*Exercise data*
▼▼▼

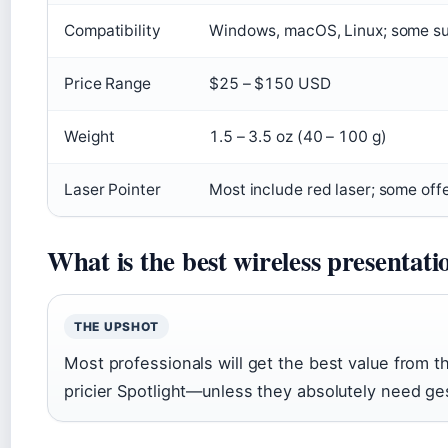
Compatibility
Windows, macOS, Linux; some s
Price Range
$25 – $150 USD
Weight
1.5 – 3.5 oz (40 – 100 g)
Laser Pointer
Most include red laser; some offer
What is the best wireless presentatio
THE UPSHOT
Most professionals will get the best value from t
pricier Spotlight—unless they absolutely need ges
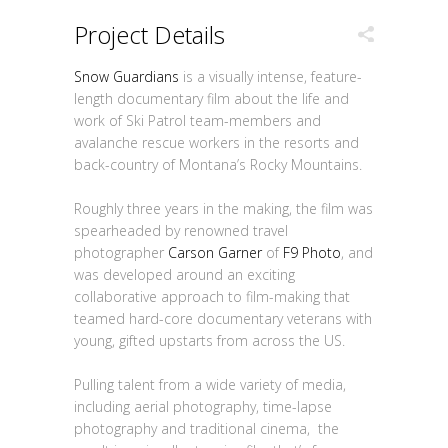
Project Details
Snow Guardians
is a visually intense, feature-
length documentary film about the life and
work of Ski Patrol team-members and
avalanche rescue workers in the resorts and
back-country of Montana’s Rocky Mountains.
Roughly three years in the making, the film was
spearheaded by renowned travel
photographer
Carson Garner
of
F9 Photo
, and
was developed around an exciting
collaborative approach to film-making that
teamed hard-core documentary veterans with
young, gifted upstarts from across the US.
Pulling talent from a wide variety of media,
including aerial photography, time-lapse
photography and traditional cinema, the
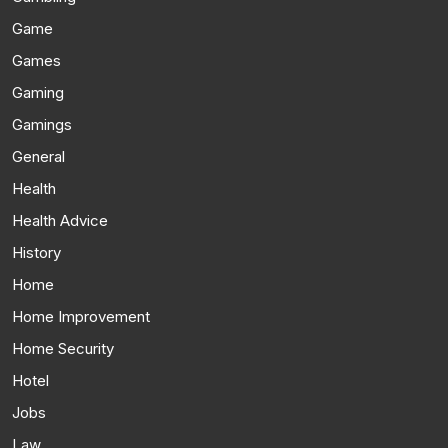
Game
Games
Gaming
Gamings
General
Health
Health Advice
History
Home
Home Improvement
Home Security
Hotel
Jobs
Law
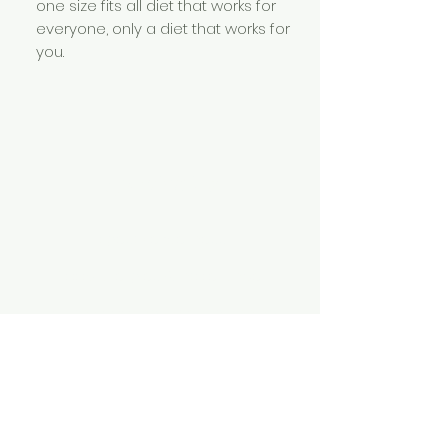
one size fits all diet that works for
everyone, only a diet that works for
you.
Specialties
Digestive wellness
Food allergies & intolerance
Healthy cooking / meal planning
Diet and Detoxification
Elimination diets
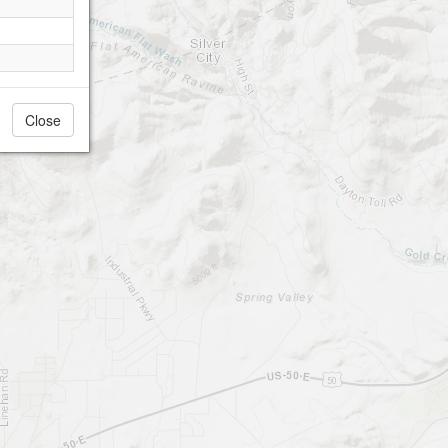
Close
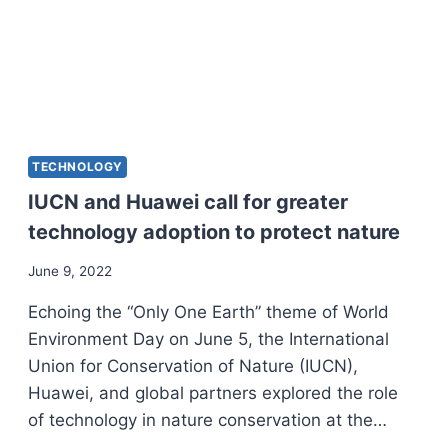
TECHNOLOGY
IUCN and Huawei call for greater
technology adoption to protect nature
June 9, 2022
Echoing the “Only One Earth” theme of World
Environment Day on June 5, the International
Union for Conservation of Nature (IUCN),
Huawei, and global partners explored the role
of technology in nature conservation at the…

▲▲▲

Your reply should hold only the lines from the one that contains "Project Details" through the last line of the records above, exact and complete, and no pictures.

*Response*
Project Details
Snow Guardians
is a visually intense, feature-
length documentary film about the life and
work of Ski Patrol team-members and
avalanche rescue workers in the resorts and
back-country of Montana’s Rocky Mountains.
Roughly three years in the making, the film was
spearheaded by renowned travel
photographer
Carson Garner
of
F9 Photo
, and
was developed around an exciting
collaborative approach to film-making that
teamed hard-core documentary veterans with
young, gifted upstarts from across the US.
Pulling talent from a wide variety of media,
including aerial photography, time-lapse
photography and traditional cinema, the
Game
Games
Gaming
Gamings
General
Health
Health Advice
History
Home
Home Improvement
Home Security
Hotel
Jobs
Law
one size fits all diet that works for
everyone, only a diet that works for
you.
Specialties
Digestive wellness
Food allergies & intolerance
Healthy cooking / meal planning
Diet and Detoxification
Elimination diets
Close
TECHNOLOGY
IUCN and Huawei call for greater
technology adoption to protect nature
June 9, 2022
Echoing the “Only One Earth” theme of World
Environment Day on June 5, the International
Union for Conservation of Nature (IUCN),
Huawei, and global partners explored the role
of technology in nature conservation at the…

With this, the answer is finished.